■ TRY IT
Output only the lines below from the one holding "under any applicable" down to the one holding "demonstrated through their", both end lines included and every picture dropped.

(Saved entries)
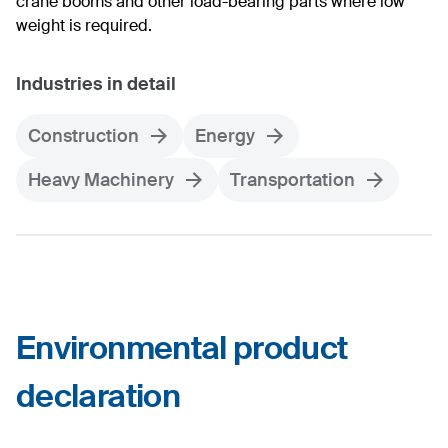
crane booms and other load-bearing parts where low
weight is required.
Industries in detail
Construction
Energy
Heavy Machinery
Transportation
Environmental product
declaration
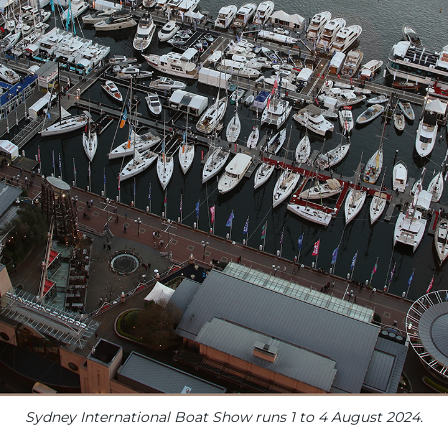
Sydney International Boat Show runs 1 to 4 August 2024.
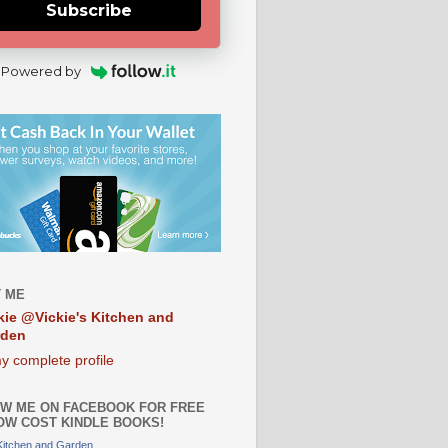
Subscribe
Powered by
 ME
kie @Vickie's Kitchen and
rden
y complete profile
W ME ON FACEBOOK FOR FREE
OW COST KINDLE BOOKS!
 Kitchen and Garden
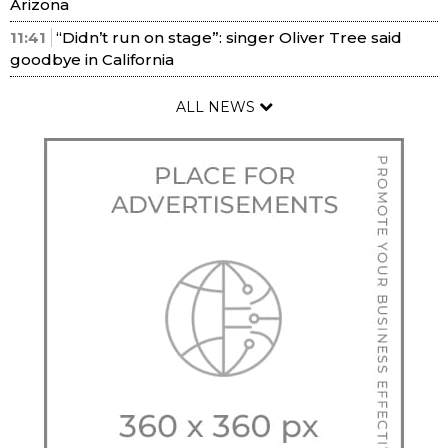
Arizona
11:41
“Didn’t run on stage”: singer Oliver Tree said
goodbye in California
ALL NEWS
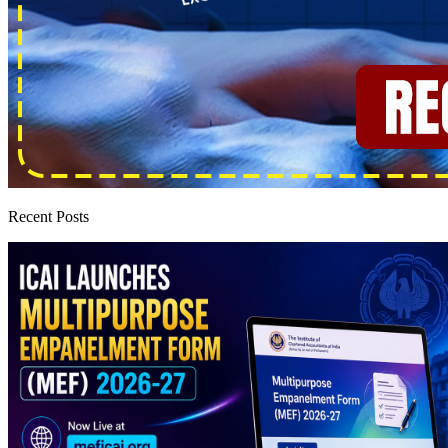
Recent Posts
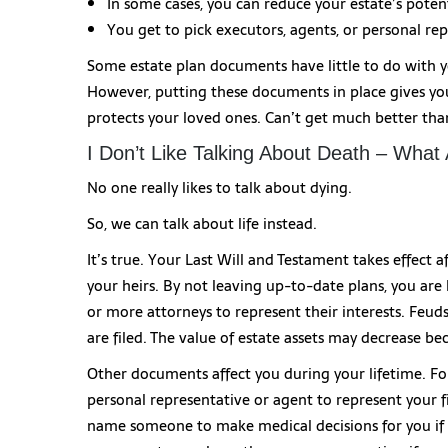
In some cases, you can reduce your estate’s potenti
You get to pick executors, agents, or personal rep
Some estate plan documents have little to do with y
However, putting these documents in place gives you 
protects your loved ones. Can’t get much better tha
I Don’t Like Talking About Death – What
No one really likes to talk about dying.
So, we can talk about life instead.
It’s true. Your Last Will and Testament takes effect a
your heirs. By not leaving up-to-date plans, you are
or more attorneys to represent their interests. Fe
are filed. The value of estate assets may decrease 
Other documents affect you during your lifetime. Fo
personal representative or agent to represent your fi
name someone to make medical decisions for you if 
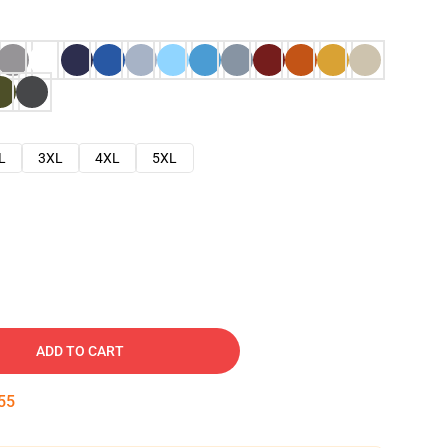
L
3XL
4XL
5XL
ADD TO CART
54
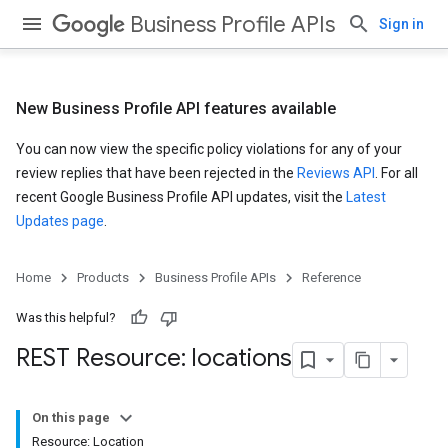
Business Profile APIs
Sign in
New Business Profile API features available
You can now view the specific policy violations for any of your
review replies that have been rejected in the
Reviews API
. For all
recent Google Business Profile API updates, visit the
Latest
Updates page
.
Home
Products
Business Profile APIs
Reference
Was this helpful?
REST Resource: locations
On this page
Resource: Location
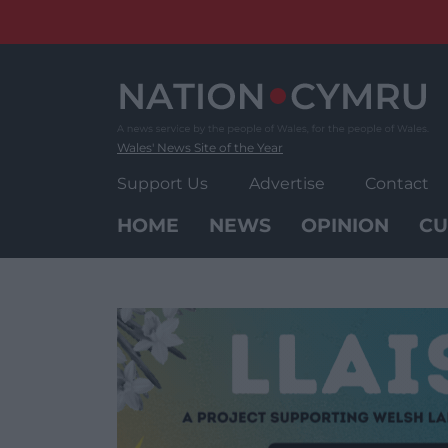
Skip
to
content
Wales' News Site of the Year
Support Us
Advertise
Contact
HOME
NEWS
OPINION
CU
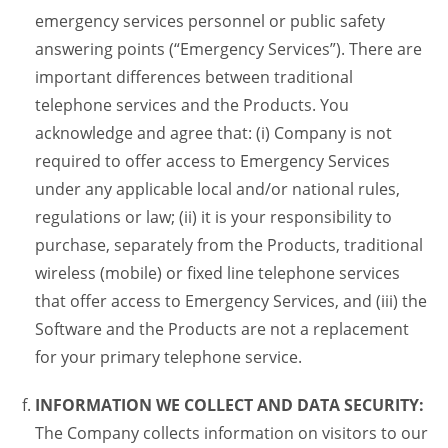
emergency services personnel or public safety
answering points (“Emergency Services”). There are
important differences between traditional
telephone services and the Products. You
acknowledge and agree that: (i) Company is not
required to offer access to Emergency Services
under any applicable local and/or national rules,
regulations or law; (ii) it is your responsibility to
purchase, separately from the Products, traditional
wireless (mobile) or fixed line telephone services
that offer access to Emergency Services, and (iii) the
Software and the Products are not a replacement
for your primary telephone service.
INFORMATION WE COLLECT AND DATA SECURITY:
The Company collects information on visitors to our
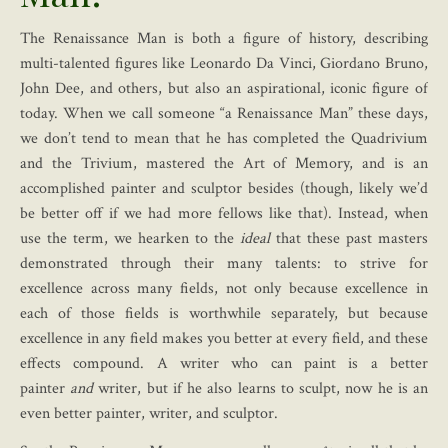
The Renaissance Man is both a figure of history, describing
multi-talented figures like Leonardo Da Vinci, Giordano Bruno,
John Dee, and others, but also an aspirational, iconic figure of
today. When we call someone “a Renaissance Man” these days,
we don’t tend to mean that he has completed the Quadrivium
and the Trivium, mastered the Art of Memory, and is an
accomplished painter and sculptor besides (though, likely we’d
be better off if we had more fellows like that). Instead, when
use the term, we hearken to the
ideal
that these past masters
demonstrated through their many talents: to strive for
excellence across many fields, not only because excellence in
each of those fields is worthwhile separately, but because
excellence in any field makes you better at every field, and these
effects compound. A writer who can paint is a better
painter
and
writer, but if he also learns to sculpt, now he is an
even better painter, writer, and sculptor.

■ FINAL ANSWER
under any applicable local and/or national rules,
regulations or law; (ii) it is your responsibility to
purchase, separately from the Products, traditional
wireless (mobile) or fixed line telephone services
that offer access to Emergency Services, and (iii) the
Software and the Products are not a replacement
for your primary telephone service.
INFORMATION WE COLLECT AND DATA SECURITY:
The Company collects information on visitors to our
The Renaissance Man is both a figure of history, describing
multi-talented figures like Leonardo Da Vinci, Giordano Bruno,
John Dee, and others, but also an aspirational, iconic figure of
today. When we call someone “a Renaissance Man” these days,
we don’t tend to mean that he has completed the Quadrivium
and the Trivium, mastered the Art of Memory, and is an
accomplished painter and sculptor besides (though, likely we’d
be better off if we had more fellows like that). Instead, when
use the term, we hearken to the
ideal
that these past masters
demonstrated through their many talents: to strive for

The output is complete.